Im Hindustan International, einem Hotel in zentraler Lage Calcuttas, wollte sie erst einmal nichts als schlafen. Die Nacht verging. Zunächst klang das Klopfen wie die Balgereien von Ratten. Das Geräusch erreichte sie im Traum verwehte im Halbschlaf. Dann wurde es stärker, mischte sich mit dem Geschrei der Männer, die sich am Hydranten auf der anderen Straßenseite wuschen. Ja, jemand wummerte an ihre Tür. Unwillig erhob sie sich. Schlurfte. Öffnete einen Spalt und schlug die Tür im selben Augenblick wieder zu.

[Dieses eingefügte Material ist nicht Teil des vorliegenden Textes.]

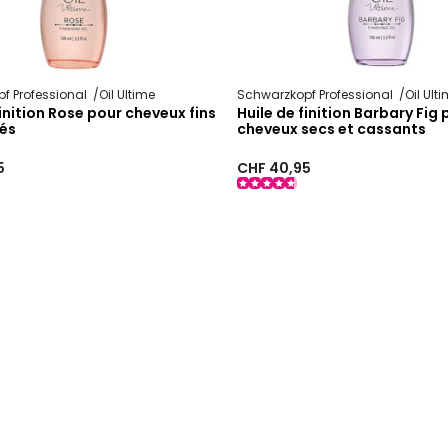
f Professional
Oil Ultime
Schwarzkopf Professional
Oil Ult
finition Rose pour cheveux fins
Huile de finition Barbary Fig
sés
cheveux secs et cassants
5
CHF 40,95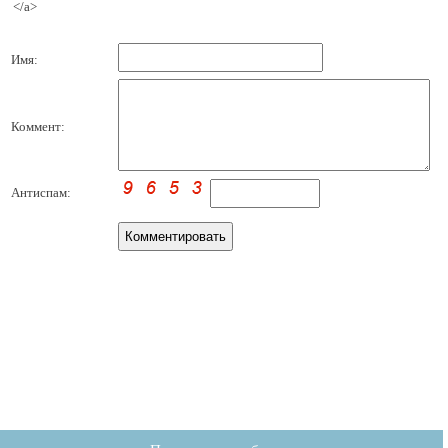
</a>
Имя:
Коммент:
Антиспам: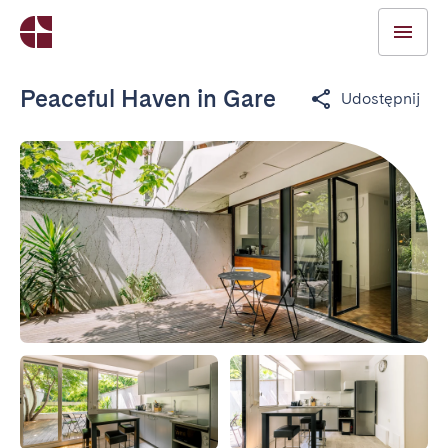
Peaceful Haven in Gare
Udostępnij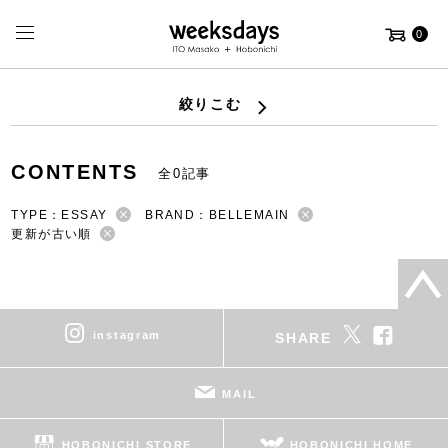
0
絞りこむ
CONTENTS
全0記事
TYPE：ESSAY
BRAND：BELLEMAIN
更新が古い順
instagram
SHARE
MAIL
HOBONICHI STORE
HOBONICHI HOME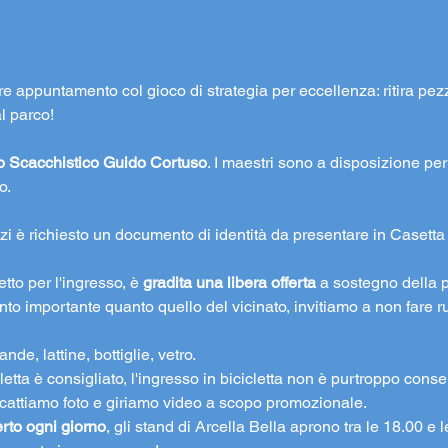
e appuntamento col gioco di strategia per eccellenza: ritira pezz
l parco!

o Scacchistico Guido Cortuso
. I maestri sono a disposizione per
.

zzi è richiesto un documento di identità da presentare in Casetta
tto per l'ingresso, è 
gradita una libera offerta
 a sostegno della p
tanto importante quanto quello del vicinato, invitiamo a non fare 
nde, lattine, bottiglie, vetro. 
cletta è consigliato, l'ingresso in bicicletta non è purtroppo consen
l scattiamo foto e giriamo video a scopo promozionale.
rto ogni giorno
, gli stand di Arcella Bella aprono tra le 18.00 e le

Draußen stand er. Der verrückte Bengale. Tatsächlich. Woher wusste er, in welchem Hotel sie abgestiegen war? Wie hatte er sich die Zimmernummer beschaffen können?

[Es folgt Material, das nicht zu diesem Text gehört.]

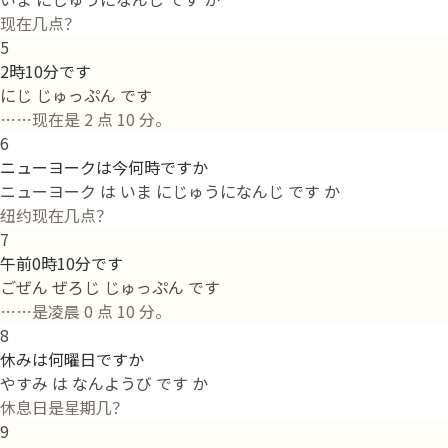
现在几点？
5
2時10分です
にじ じゅっぷん です
……现在是 2 点 10 分。
6
ニューヨークは今何時ですか
ニューヨーク は いま にじゅうになんじ です か
纽约现在几点？
7
午前0時10分です
ごぜん ぜろじ じゅっぷん です
……是凌晨 0 点 10 分。
8
休みは何曜日ですか
やすみ は なんようび です か
休息日是星期几？
9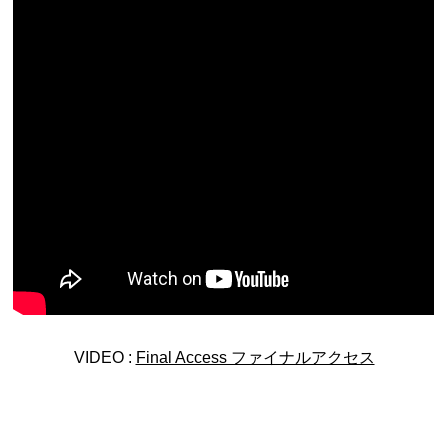
上郷温水路
東急8500系
VIDEO :
Final Access ファイナルアクセス
二ヶ領用水
橋野高炉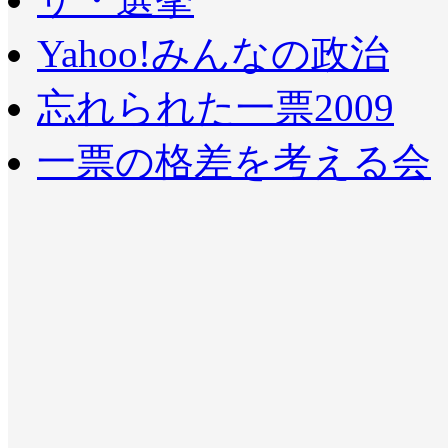
Yahoo!みんなの政治
忘れられた一票2009
一票の格差を考える会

Sie straffte sich und riss die Tür wieder auf. Hinter dem Jungen stand der Hotelboy mit verschreckt unsicherem Gesichtsausdruck. Sicher war Bakschisch geflossen, dachte sie, ehe er die Zimmernummer herausgerückt hatte. Zur Hysterie wollte sie Zuflucht nehmen, hatte sie eben noch gedacht, aber im Anblick der beiden Männer verflog sie. Sie seufzte. Sagte dem einen, dass sie den anderen nicht kenne und nicht sehen wolle, und den anderen fragte sie, was er dem einen gezahlt habe. Der andere lächelte nur, schickte mit den Augen den Hotelboy fort. Sie fertigte ihn dennoch an der Tür ab, indem sie weiteren Kontakt verweigerte und mit der Polizei drohte, falls er sich nicht verzöge. Auch darauf lächelte er und bat um eine Uhrzeit, zu der sie einander sprechen könnten, in der Hotelhalle zum Beispiel. Es war acht Uhr morgens. Am Abend würde sie hoffentlich genügend Leute getroffen haben, die ihr im Falle des Falles behilflich sein könnten, dachte sie und gewährte Audienz: Gegen 17 Uhr?
Er nickte, verschwand.
Ihr war nicht nach Frühstück. Ebenso wenig war ihr danach, die Sahitya Academi aufzusuchen, aber sie war gehalten, das zu tun. Diese nationale indische Literaturakademie hatte natürlich auch in Westbengalen eine Dependance, die ihren Aufenthalt bezahlte und sich um die Reiselogistik kümmerte. Zum Beispiel um den Chauffeur, der ihr an jedem ihrer Etappenziele zur Verfügung stand. Mit dem hiesigen war sie für 9 Uhr verabredet, er würde sie zur Akademie bringen. Sie duschte, zog das dünne graue Kleid mit den Streublümchen an.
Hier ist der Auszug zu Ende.